Spacecraft eventually worked around that issue, yet poor image resolution became the next hurdle: Without a crisp view of the rotating sun, it's difficult to improve existing measurements.
(See "Sun Is Moving Slower Than Thought.")
"The sun is very, very round, so it's difficult to measure any deviations in that roundness," said study leader Jeffrey Kuhn, a solar researcher and physicist at the University of Hawaii.
"It's only been in the last few years that we've been able to make decent shape observations."
Those advances are due in part to NASA's Solar Dynamics Observatory (SDO), which launched in February 2010 and has some of the best cameras fixed on the sun. So when Kuhn earned some time controlling the spacecraft, he got to work.
Spin Me Right Round
Kuhn said four things could toy with the roundness of the sun on human timescales: gravity, rotation, magnetism, and turbulence under its surface. (See pictures of solar storms in National Geographic magazine.)
Previous experiments had ruled out the possibility that gravity and rotation—the sun's surface spins about once every 25 days at its equator—have any year-to-year, month-to-month, or day-to-day effects. Later studies looked at magnetism, which drives the sun's 11-year cycle of magnetic activity.
The magnetism measurements weren't conclusive, though, so Kuhn and his team commanded SDO to take roughly 50,000 high-resolution images over the course of two and a half years.
If the sun were a meter-wide (3.3-foot-wide) beach ball, Kuhn said, the variation in the sun's shape from the highest to the lowest point would be about 17 microns—less than the width of a fine human hair, according to the SDO measurements.
The new measurements hint that magnetism may not influence shape, even though SDO recorded the sun during an increasingly active part of its cycle—one that has triggered massive sunquakes, tornadoes, solar flares, and more, said Kuhn, whose study appears in this week's issue of the journal Science. (Related: "New 'Sunquake' Trigger Found: Huge Solar Belches.")
In fact, the sun's shape was rounder than predicted by any computer model. So that leaves turbulence as a culprit.
Changes in the sun's roundness "may be because of plasma turbulence below the sun's surface, which has a chaotic movement like a pot of boiling water," Kuhn said. "What it really means is that we don't understand turbulence in the outer layers of the sun."
Round Data to Solve Climatic Mysteries?
Astrophysicist Philip Goode, of Big Bear Solar Observatory in California, has studied the sun's shape for 30 years but wasn't involved in the new work. He said the new measurements could help rule out shifts in roundness as a culprit in climatic mysteries of the past.
"People have argued that there's a connection to the sun's shape, and its brightness, to climate events," Goode said. (See more sun pictures.)

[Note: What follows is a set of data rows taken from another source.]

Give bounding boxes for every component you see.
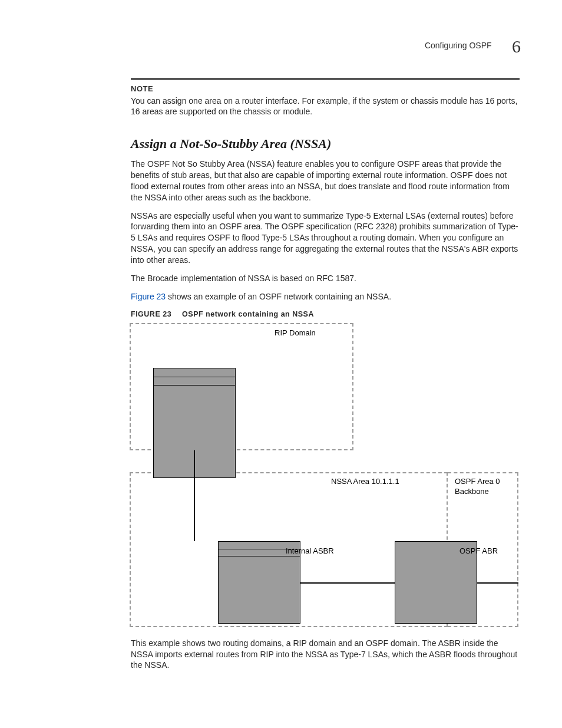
- figure-diagram: RIP Domain NSSA Area 10.1.1.1 OSPF Area …: [130, 323, 518, 635]
- closing-paragraph: This example shows two routing domains, …: [131, 638, 520, 671]
- note-text: You can assign one area on a router inte…: [131, 95, 520, 118]
- paragraph-3: The Brocade implementation of NSSA is ba…: [131, 273, 520, 284]
- section-title: Assign a Not-So-Stubby Area (NSSA): [131, 135, 520, 153]
- connector-line: [194, 450, 195, 478]
- paragraph-1: The OSPF Not So Stubby Area (NSSA) featu…: [131, 159, 520, 203]
- note-label: NOTE: [131, 84, 520, 94]
- label-nssa-area: NSSA Area 10.1.1.1: [331, 476, 399, 487]
- box-stripe: [154, 385, 235, 386]
- paragraph-4-rest: shows an example of an OSPF network cont…: [166, 292, 391, 301]
- paragraph-2: NSSAs are especially useful when you wan…: [131, 210, 520, 266]
- header-rule: [131, 78, 520, 80]
- content-block: NOTE You can assign one area on a router…: [131, 84, 520, 678]
- figure-link[interactable]: Figure 23: [131, 292, 166, 301]
- label-internal-asbr: Internal ASBR: [286, 546, 334, 556]
- section-running-head: Configuring OSPF: [425, 41, 492, 50]
- label-ospf-abr: OSPF ABR: [459, 546, 498, 556]
- figure-caption-text: OSPF network containing an NSSA: [182, 310, 314, 318]
- label-rip-domain: RIP Domain: [275, 328, 316, 338]
- connector-line: [300, 582, 395, 584]
- chapter-number: 6: [512, 37, 521, 57]
- paragraph-4: Figure 23 shows an example of an OSPF ne…: [131, 291, 520, 302]
- box-stripe: [154, 377, 235, 377]
- figure-number: FIGURE 23: [131, 310, 171, 318]
- page-header: Configuring OSPF 6: [0, 35, 562, 55]
- label-backbone: OSPF Area 0 Backbone: [455, 476, 500, 497]
- connector-line: [194, 478, 195, 541]
- document-page: Configuring OSPF 6 NOTE You can assign o…: [0, 0, 562, 728]
- connector-line: [477, 582, 518, 584]
- figure-caption: FIGURE 23 OSPF network containing an NSS…: [131, 309, 520, 319]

The Little Ice Age is one example, he noted. During that cool period, "people had winter festivals on the River Thames, enjoyed Baltic trade between Sweden and Poland, and so on. But the reason for that event is less likely to be as simple as a dip in brightness."
Study leader Kuhn said his team is going to update computer models of the sun's cycle to see if and how the highly accurate shape affects their behavior.
"We're not done with measurements, though. We need to follow a full 11-year solar cycle to make sure the sun isn't fooling us," Kuhn said. "By doing that we can improve the accuracy even further."